By Clarence Mitchell Jr.
Edited by Denton L. Watson

“Clarence Mitchell, Jr., for decades waged in the halls of Congress a stubborn, resourceful and historic campaign for social justice. The integrity of this ‘101st senator’ earned him the respect of friends and adversaries alike. His brilliant advocacy helped translate into law the protests and aspirations of millions consigned for too long to second-class citizenship.
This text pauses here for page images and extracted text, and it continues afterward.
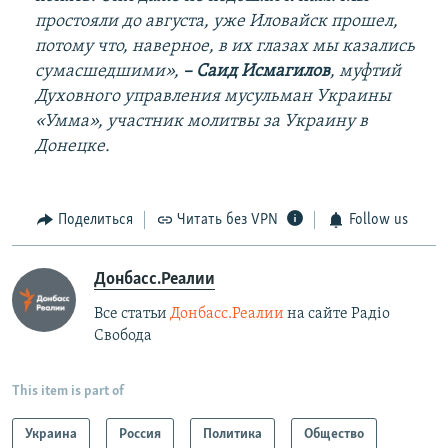
простояли до августа, уже Иловайск прошел,
потому что, наверное, в их глазах мы казались
сумасшедшими»,
–
Саид Исмагилов
, муфтий
Духовного управления мусульман Украины
«Умма», участник молитвы за Украину в
Донецке.
Поделиться
Читать без VPN
Follow us
Донбасс.Реалии
Все статьи
Донбасс.Реалии
на сайте Радіо
Свобода
This item is part of
Украина
Россия
Политика
Общество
The hard-won fruits of his labors have made America a better and stronger nation.”

President Jimmy Carter, Citation on the Presidential Medal of Freedom, presented June 9, 1980

The Papers of Clarence Mitchell, Jr. is a primary source and analytical goldmine for scholars of civil rights and labor struggles in the twentieth-century United States…. Well organized, engagingly written, and edited with cogent commentary, these two volumes (III & IV) take us inside Mitchell’s activist office and let us hear his own words.”

The Journal of Southern History

Born in Baltimore in 1911, Clarence Mitchell Jr. led the struggle for passage of the 1957 Civil Rights Act, the 1960 Civil Rights Act, the 1964 Civil Rights Act, the 1965 Voting Rights Act, and the 1968 Fair Housing Act.

 Volumes I (1942–1943) and II (1944–1946) of The Papers of Clarence Mitchell Jr., edited and annotated by Denton L. Watson, document the creation of the Fair Employment Practice Committee and its struggles to end discrimination in the war industries under the leadership of President Franklin D. Roosevelt Jr.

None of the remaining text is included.